When Less Is More: Concealing Atoms to Clarify Molecular Animations

One common challenge in molecular modeling is how to clearly communicate structural changes or dynamic behaviors, especially when dealing with crowded molecular scenes. Important insights can be hidden in a cluster of atoms or overwhelmed by visual complexity. The Conceal atoms animation effect in SAMSON offers an elegant solution: it lets you progressively hide atoms and the bonds between them, helping focus attention where it matters most.

This animation doesn’t rely on transparency, but rather on a change in visibility – making it especially useful in educational content, presentations, or collaborative design efforts where clarity is critical.

What Does It Do?

With the Conceal atoms animation, you select a group of atoms and bonds, and make them progressively disappear over time, between specific frames in your animation. This effect can help achieve several objectives:

  • Clean up molecular assemblies gradually to focus on active sites or interactions.
  • Illustrate sequential processes at the atomic scale.
  • Improve storytelling in molecular presentations.

How It Works

In the Animator module in SAMSON, you’ll find the Conceal atoms effect in the Animation panel. After selecting the atoms and bonds you want to progressively hide, simply double-click the animation effect to apply it. It comes with four keyframes:

  • Between keyframes 1 and 2: All selected atoms and bonds are fully visible.
  • Between keyframes 2 and 3: Atoms and bonds progressively disappear based on their selection order.
  • Between keyframes 3 and 4: All selected atoms and bonds are fully hidden.

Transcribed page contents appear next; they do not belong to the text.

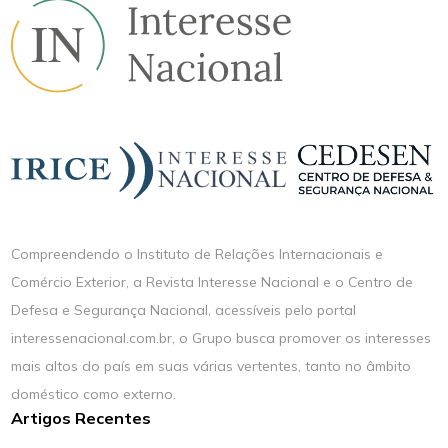
Compreendendo o Instituto de Relações Internacionais e
Comércio Exterior, a Revista Interesse Nacional e o Centro de
Defesa e Segurança Nacional, acessíveis pelo portal
interessenacional.com.br, o Grupo busca promover os interesses
mais altos do país em suas várias vertentes, tanto no âmbito
doméstico como externo.
Artigos Recentes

You can move these keyframes along the timeline to fine-tune the pacing of the effect.

Adjusting the Transition

If you want more control over how fast or slow the atoms conceal at any point in time, modify the Easing curve. This lets you add smooth acceleration, deceleration, or even non-linear behavior to the animation.

When to Use It

The Conceal atoms effect is particularly useful when dealing with simulations, large biomolecular complexes, or when trying to compare structural states. Instead of showing everything at once, which can overwhelm a viewer, this approach guides the eye progressively.

Visual Example

The following animation demonstrates how atoms and bonds progressively disappear using the effect:

Example: Conceal and Reveal atoms animation

See It in Action

If you want hands-on examples, check out documents on SAMSON Connect that use this effect, such as:

Conclusion

If you’re tired of visually cluttered molecular animations, the Conceal atoms tool may help you create more focused and engaging visualizations. Whether it’s for research communication or instructional videos, smartly hiding parts of your model can sometimes tell a clearer story than showing everything.